この男ったら、こんなに美味しそうに私の靴の裏を舐めていてよ。ほほほほほほ」
始めこそ諌めたものの、ジュリアと呼ばれる少女より楽しそうに靴の踵を男の顔に押し付け喉を反らせて笑う。
「ルナ。もういいんじゃないかしら…?」
始めは楽しそうに兵士を虐めていたジュリアも引くほどルナの言動はどんどんエスカレートしていた。
「あら、私ったら。ほほっ」
漸く解放された兵士は急所は外れていたため目立った外傷はない。
しかし、ハイヒールで踏まれ、蹴り上げられ、罵詈雑言を浴びせ続けられたため今日一日で白髪増えただろうなーとジュリアはひっそりと同情した。
「お嬢様方、どうもありがとうございました!」
ここだけ切りとったら危ないプレイをしてる人だよね私達とジュリアはいつの間にか傍観を決め込んでいた。
ルナがもう後はやってくれるだろう。
「構わなくってよ。大方、騙されて兵士にされていたのでしょう?
ジュリアも私も誰にでもこうしているわけではないわ」
そうなのだ。
ジュリアはたまたま愛馬のバロンに牧草を食べさせるために屋敷から出ていた。
そのとき、身なりの貧しそうな脱走兵を見つけたのだった。
この王国では身を尽くして国を守る者に対しては国を代表する立場として誇りを持つべく訓令がなされる。
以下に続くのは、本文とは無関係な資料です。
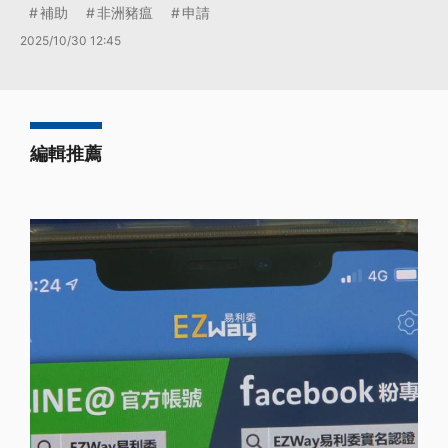
補助
非洲豬瘟
申請
2025/10/30 12:45
編輯推薦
身なりの貧しい官兵などいるはずがないからジュリアはこの私兵の脱走を助けてやることに決めたのだった。
私兵なんて捨て駒と同じだ。
「お嬢様方、かたじけない。
しかし、私め(わたくしめ)の身元は割れておりまして、妻や子供たちの元にも帰れないのでございます。」
脱走兵は悲しみにくれた瞳で途方に暮れていた。
そんな脱走兵を見てルナは高らかに笑う。
「あら。いくらジュリアが手を出していても、それだけで私は加勢したりしなくてよ。
私はね、お前の目が気に入ったの。
どう?ご家族も呼び寄せて私達に仕えなさい」
あ、ルナは善意の女じゃなかった。
どっちにしても強制労働なんだ。
見切り発車のわりにお嬢様がいい性格してます。